# [Dataset entries]
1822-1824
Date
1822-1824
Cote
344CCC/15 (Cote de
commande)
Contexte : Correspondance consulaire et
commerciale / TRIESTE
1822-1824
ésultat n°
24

# [What needs to be done]
Repeat each record word for word. Do not leave any out.

# [Solution]
1822-1824
Date
1822-1824
Cote
344CCC/15 (Cote de
commande)
Contexte : Correspondance consulaire et
commerciale / TRIESTE
1822-1824
ésultat n°
24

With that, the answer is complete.